Marcel Eckardt rechnet damit, dass Snooker relativ schnell wieder im Programm steht, wenn das Virus unter Kontrolle ist. Live-Übertragungen seien dann gut geeignet, vielen Menschen den Weg zurück in die Normalität zu ebnen. „Trotzdem mache ich mir Gedanken, was passiert und wie es weiterlaufen könnte, wenn die ganze Sache noch länger dauert, als wir aktuell befürchten. Ohne Zweifel kann es derzeit nicht darum gehen, an sportlichen Wettkämpfen festzuhalten; das haben alle verstanden – andere Dinge zählen da richtigerweise mehr. Dennoch ist ein bisschen Angst dabei, was die vielen, vielen Einzelschicksale betrifft.“

Notgedrungen hat sich der Student der Politikwissenschaften, Verwaltungswissenschaften und Soziologie in Berlin mit der Situation abgefunden. „Ich zähle mich zu der Gruppe, die bis auf die wöchentlichen Einkäufe zu Hause bleibt.

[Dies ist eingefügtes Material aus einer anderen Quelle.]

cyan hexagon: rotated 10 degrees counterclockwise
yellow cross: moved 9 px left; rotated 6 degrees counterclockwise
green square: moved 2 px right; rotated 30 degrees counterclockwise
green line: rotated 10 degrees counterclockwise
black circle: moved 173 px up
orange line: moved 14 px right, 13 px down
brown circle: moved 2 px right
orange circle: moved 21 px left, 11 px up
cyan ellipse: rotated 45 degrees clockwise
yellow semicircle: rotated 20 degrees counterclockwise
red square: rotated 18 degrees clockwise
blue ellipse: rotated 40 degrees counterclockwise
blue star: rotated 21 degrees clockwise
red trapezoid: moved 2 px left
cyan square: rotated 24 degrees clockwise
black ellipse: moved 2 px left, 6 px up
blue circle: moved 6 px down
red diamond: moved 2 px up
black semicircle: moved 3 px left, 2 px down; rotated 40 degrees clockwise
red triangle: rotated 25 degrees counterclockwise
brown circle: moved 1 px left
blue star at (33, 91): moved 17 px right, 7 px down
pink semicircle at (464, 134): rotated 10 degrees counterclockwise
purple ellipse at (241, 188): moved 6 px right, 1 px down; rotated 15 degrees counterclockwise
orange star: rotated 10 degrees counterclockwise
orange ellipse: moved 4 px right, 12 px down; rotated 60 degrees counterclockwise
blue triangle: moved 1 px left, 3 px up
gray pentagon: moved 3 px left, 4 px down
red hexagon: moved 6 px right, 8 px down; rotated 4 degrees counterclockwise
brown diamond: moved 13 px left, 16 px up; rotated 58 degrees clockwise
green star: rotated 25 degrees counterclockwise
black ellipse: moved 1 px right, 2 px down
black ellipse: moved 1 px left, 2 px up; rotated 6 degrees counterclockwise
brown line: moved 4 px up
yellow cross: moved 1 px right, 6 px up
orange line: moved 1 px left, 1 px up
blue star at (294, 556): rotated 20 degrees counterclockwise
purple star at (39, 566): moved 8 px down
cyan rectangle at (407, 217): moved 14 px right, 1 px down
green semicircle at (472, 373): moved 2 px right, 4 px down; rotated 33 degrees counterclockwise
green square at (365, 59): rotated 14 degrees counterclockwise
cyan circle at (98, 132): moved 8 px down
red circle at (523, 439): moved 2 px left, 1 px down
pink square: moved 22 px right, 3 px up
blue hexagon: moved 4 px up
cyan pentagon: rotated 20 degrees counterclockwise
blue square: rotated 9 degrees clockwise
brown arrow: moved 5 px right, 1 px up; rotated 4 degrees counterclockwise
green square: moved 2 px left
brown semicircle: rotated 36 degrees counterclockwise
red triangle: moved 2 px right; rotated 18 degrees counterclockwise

Beschäftigung habe ich genug: Da ist natürlich mein Fernstudium, in welches ich nun deutlich mehr Zeit investieren kann. Aber auch in der Wohnung habe ich mittlerweile Sachen entdeckt, die es zu erledigen gilt, die man bisher sehr weit hinten angestellt hatte. Da die WM ja immer im April beginnt und bis in den Mai hineingeht, freue ich mich aber auch darauf, den richtigen Frühling mal zu Hause zu erleben. Normalerweise verschwinde ich nach Sheffield, wenn hier die ersten Knospen zu sehen sind, und wenn ich wiederkomme, ist alles komplett grün. Wir haben eine relativ große Dachterrasse, wo es viel zu tun gibt und wo ich in den nächsten Wochen sicherlich viel Zeit verbringen werden kann. Ein Traum wäre derzeit natürlich ein eigener Billardtisch zu Hause – das Spiel vermisse ich mittlerweile schon sehr.“

Erlingur Richardsson und Marcel Eckardt haben noch in relativ ruhigen Zeiten die Heimat erreicht. Adrie de Vries schaffte das erst kurz vor dem Abpfiff – um in der Sportsprache zu bleiben. Der Jockey aus den Niederlanden, seit vielen Jahren gern gesehener und erfolgreicher Gast auf der Rennbahn Hoppegarten, machte sich große Hoffnungen auf einen Erfolg in den Millionen-Wettbewerben um den Dubai-Cup am letzten März-Wochenende „Leider wurde der kurzfristig doch noch abgesagt. Für die Godolphin Mile war mein Pferd The Soldier Favorit.“

Die Absage kam aber gerade noch rechtzeitig. Wer weiß, wie lange der 50-Jährige sonst im Orient hätte auf eine Heimflug-Gelegenheit warten müssen. „Ich hatte großes Glück, noch rauszukommen. Kurz nachdem der World Cup abgesagt war, wurde den Ausländern mitgeteilt, dass sie das Land innerhalb von 48 Stunden verlassen müssen, ansonsten könne eine Ausreise auf unbestimmte Zeit nicht mehr garantiert werden“, erzählt der Champion von 2014, der vor zwei Jahren auf Rennpferd Weltstar das deutsche Derby gewinnen konnte. „Da ich den ganzen Winter in Dubai verbringe, hatte ich eine Menge zu packen und in diesen Zeiten einen Flug zu buchen, war Stress pur. Aber irgendwie hat es hingehauen. Ich habe noch einen Platz im letzten Direktflieger nach Holland bekommen.“

Bevor der 13-malige Champion der Niederlande an seinen Arbeitsplatz bei der deutschen Trainerin Yasmin Almenräder zurückkehren konnte, saß er aus freien Stücken eine zweiwöchige Quarantäne in der holländischen Heimat ab. „Ich war im Flieger und am Flughafen natürlich mit einigen Menschen in Kontakt, aber ich hatte keine Symptome. In der Zeit habe ich aber inständig gehofft, dass das normale Leben so schnell als möglich zurückkehren möge“, spricht er eine Sehnsucht aus, die Mitte April wohl alle Menschen in sich trugen.